Version, hashPrevBlock, hashMerkleRoot, time and Bits are decided by the node software, along with a starting value of the nonce. This data is then passed to the mining component, which performs a brute force-like process to keep calculating the value of the double hash of the candidate block header until a solution is found. This process is illustrated in the following diagram with an example target value. The illustrations show an approximation; in reality, the nonce is part of the candidate block or the challenge. Challange or puzzle here refers to the mining solution.

The mining process is also called proof of work (PoW). The solution to the mining process will be passed back to the node software, which will then use the BSN to propagate a set of messages to all of the nodes in the network to inform them about the proposed block. These nodes will then request the node to send them details of the block, which, once received, will be validated in terms of the block data and underlying transaction data to be valid.

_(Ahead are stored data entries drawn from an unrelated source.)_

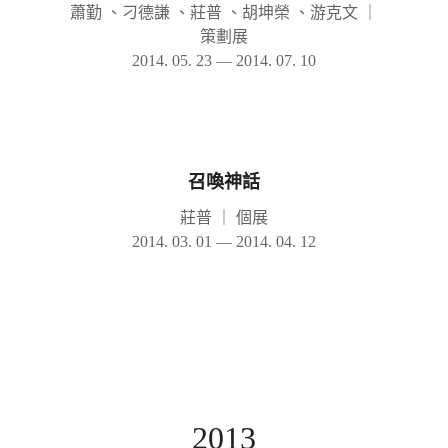
蕭勤 、刁德謙 、莊普 、胡坤榮 、游克文
｜
策劃展
2014. 05. 23 — 2014. 07. 10
召喚神話
莊普
｜
個展
2014. 03. 01 — 2014. 04. 12
2013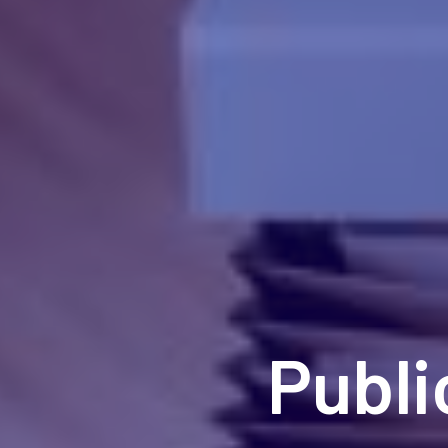
Publi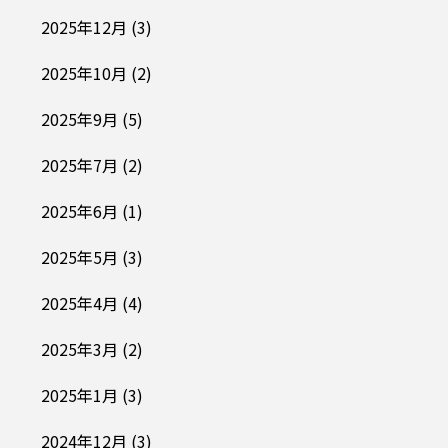
2025年12月
(3)
2025年10月
(2)
2025年9月
(5)
2025年7月
(2)
2025年6月
(1)
2025年5月
(3)
2025年4月
(4)
2025年3月
(2)
2025年1月
(3)
2024年12月
(3)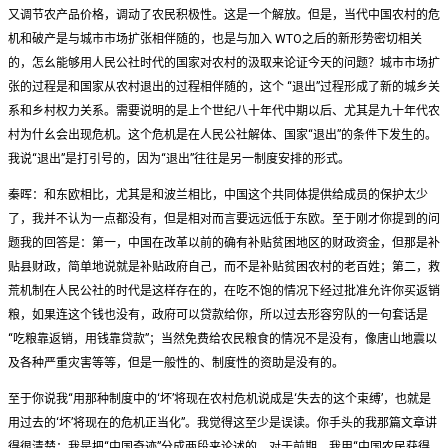
又调节农产品价格，调动了农民积极性。这是一个解放。但是，当代中国农村的危
机和破产是与城市市场扩张相伴随的，也是与加入 WTO之后的新形势密切相关
的，怎幺能够用人民公社时代的国家对农村的汲取来论证今天的问题？城市市场扩
张的过程是和国家从农村退出的过程相伴随的，这个 “退出”过程形成了新的城乡关
系和乡村权力关系。需要说明的是上个世纪八十年代中期以后、尤其是九十年代农
村为什幺会出现危机。这个危机是在人民公社解体、国家“退出”的条件下发生的。
我说“退出”是打引号的，因为“退出”往往是另一制度安排的形式。
秦晖：和东欧相比，尤其是和波兰相比，中国这个共同体提供给成员的保护太少
了，我并不认为一点都没有，但是相对而言要远远低于东欧。至于刚才你提到的问
题我的回答是：第一，中国在改革以前的确有补贴贫困地区的财政资金，但那是补
贴县财政，简单地说就是补贴政府自己，而不是补贴贫困农村的老百姓；第二，救
荒机制在人民公社的时代是这样存在的，在吃不饱的情况下经过批准允许你买返销
粮，如果连这个钱也没有，政府可以贷款给你，所以过去形容穷队的一句套话是
“吃粮靠返销，用钱靠贷款”；当然免费给农民粮食的情况不是没有，像唐山地震以
及各种严重灾害等等，但是一般性的、制度性的资助是没有的。
至于你说我“用那种制度中的‘坏’将现在农村危机说成是‘失去的这个束缚’，也就是
用过去的‘坏’将现在的危机正当化”。我觉得这至少是误读。你手头的我那篇文章讲
得很清楚：我是把“中国奇迹”分成两段来论述的。对于前期，我用“中国农民获得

Next, the nodes will reply with a message confirming whether or not they accept the block. This process is called Nakamoto Consensus, which results in deciding which block becomes the common ledger history. This is an essential step in the system as it decides what becomes a shared history for the nodes and the ledger.

The consensus is achieved by nodes accepting the proposed block and building the next block with it (including the block ID of the proposed block as the previous block ID in the block header).

The nodes compete to find the solution, and only the first one finding it gets the right to publish the block. for the others the PoW is wasted. once a block is published, a new block competition starts (i.e. nodes create a new block header, etc)

Two or more nodes may find the solution simultaneously, resulting in a temporary fork with two different chain tips (shown in the following diagram as block 3 and 3’).

The fork is resolved when a subsequent block is found, building on one of the proposed blocks (block 4 in the previous diagram). This process results in the earlier node abandoning block 3 and building on block 4.